243. To conclude. The power that every individual gave the society when he entered into it can never revert to the individuals again, as long as the society lasts, but will always remain in the community; because without this there can be no community -- no commonwealth, which is contrary to the original agreement; so also when the society hath placed the legislative in any assembly of men, to continue in them and their successors, with direction and authority for providing such successors, the legislative can never revert to the people whilst that government lasts: because, having provided a legislative with power to continue for ever, they have given up their political power to the legislative, and cannot resume it. But if they have set limits to the duration of their legislative, and made this supreme power in any person or assembly only temporary; or else when, by the miscarriages of those in authority, it is forfeited; upon the forfeiture of their rulers, or at the determination of the time set, it reverts to the society, and the people have a right to act as supreme, and continue the legislative in themselves or place it in a new form, or new hands, as they think good.
1. [An Essay Concerning Certain False Principles.]
2. [Richard Hooker, The Laws of Ecclesiastical Polity.]
3. "It is no improbable opinion, therefore, which the arch-philosopher was of, That the chief person in every household was always, as it were, a king; so when numbers of households joined themselves in civil societies together, kings were the first kind of governors among them, which is also, as it seemeth, the reason why the name of fathers continued still in them, who of fathers were made rulers; as also the ancient custom of governors to do as Melchizedec; and being kings, to exercise the office of priests, which fathers did, at the first, grew, perhaps, by the same occasion. Howbeit, this is not the only kind of regimen that has been received in the world. The inconveniencies of one kind have caused sundry others to be devised, so that, in a word, all public regimen, of what kind soever, seemeth evidently to have risen from the deliberate advice, consultation and composition between men, judging it convenient and behoveful, there being no impossibility in Nature, considered by itself, but that man might have lived without any public regimen." Hooker, Eccl. Pol., i. 10.
4. "The public power of all society is above every soul contained in the same society, and the principal use of that power is to give laws unto all that are under it, which laws in such cases we must obey, unless there be reason showed which may necessarily enforce that the law of reason or of God doth enjoin the contrary." Hooker, Eccl. Pol., i. 16.

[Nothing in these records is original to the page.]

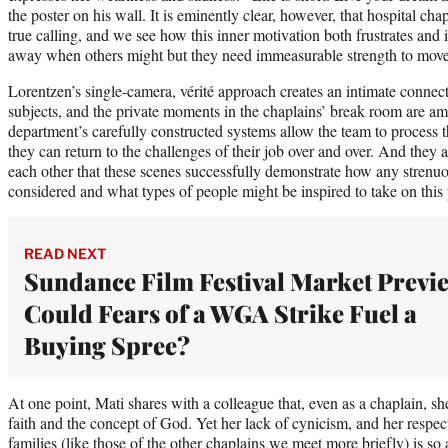
the poster on his wall. It is eminently clear, however, that hospital chap
true calling, and we see how this inner motivation both frustrates and
away when others might but they need immeasurable strength to mov
Lorentzen’s single-camera, vérité approach creates an intimate conne
subjects, and the private moments in the chaplains’ break room are a
department’s carefully constructed systems allow the team to process 
they can return to the challenges of their job over and over. And they 
each other that these scenes successfully demonstrate how any stren
considered and what types of people might be inspired to take on this 
READ NEXT
Sundance Film Festival Market Previ
Could Fears of a WGA Strike Fuel a
Buying Spree?
At one point, Mati shares with a colleague that, even as a chaplain, sh
faith and the concept of God. Yet her lack of cynicism, and her respect
families (like those of the other chaplains we meet more briefly) is so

5. "To take away all such mutual grievances, injuries, and wrongs -- i.e., such as attend men in the state of Nature, there was no way but only by growing into composition and agreement amongst themselves by ordaining some kind of government public, and by yielding themselves subject thereunto, that unto whom they granted authority to rule and govern, by them the peace, tranquillity, and happy estate of the rest might be procured. Men always knew that where force and injury was offered, they might be defenders of themselves. They knew that, however men may seek their own commodity, yet if this were done with injury unto others, it was not to be suffered, but by all men and all good means to be withstood. Finally, they knew that no man might, in reason, take upon him to determine his own right, and according to his own determination proceed in maintenance thereof, in as much as every man is towards himself, and them whom he greatly affects, partial; and therefore, that strifes and troubles would be endless, except they gave their common consent, all to be ordered by some whom they should agree upon, without which consent there would be no reason that one man should take upon him to be lord or judge over another." Hooker, ibid. 10.

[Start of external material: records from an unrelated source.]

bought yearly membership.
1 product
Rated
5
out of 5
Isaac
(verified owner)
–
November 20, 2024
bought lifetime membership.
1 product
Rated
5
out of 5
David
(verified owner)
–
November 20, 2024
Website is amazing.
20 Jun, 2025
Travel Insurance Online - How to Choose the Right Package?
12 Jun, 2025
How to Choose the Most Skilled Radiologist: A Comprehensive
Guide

6. "At the first, when some certain kind of regimen was once appointed, it may be that nothing was then further thought upon for the manner of governing, but all permitted unto their wisdom and discretion which were to rule till, by experience, they found this for all parts very inconvenient, so as the thing which they had devised for a remedy did indeed but increase the sore which it should have cured. They saw that to live by one man's will became the cause of all men's misery. This constrained them to come unto laws wherein all men might see their duty beforehand, and know the penalties of transgressing them." Hooker, Eccl. Pol. i. 10.
7. "Civil law, being the act of the whole body politic, doth therefore overrule each several part of the same body." Hooker, ibid.
8. "At the first, when some certain kind of regimen was once appointed, it may be that nothing was then further thought upon for the manner of governing, but all permitted unto their wisdom and discretion which were to rule till, by experience, they found this for all parts very inconvenient, so as the thing which they had devised for a remedy did indeed but increase the sore which it should have cured. They saw that to live by one man's will became the cause of all men's misery. This constrained them to come unto laws wherein all men might see their duty beforehand, and know the penalties of transgressing them." Hooker, Eccl. Pol. i. 10.
9. "The lawful power of making laws to command whole politic societies of men, belonging so properly unto the same entire societies, that for any prince or potentate, of what kind soever upon earth, to exercise the same of himself, and not by express commission immediately and personally received from God, or else by authority derived at the first from their consent, upon whose persons they impose laws, it is no better than mere tyranny. Laws they are not, therefore, which public approbation hath not made so." Hooker, ibid. 10.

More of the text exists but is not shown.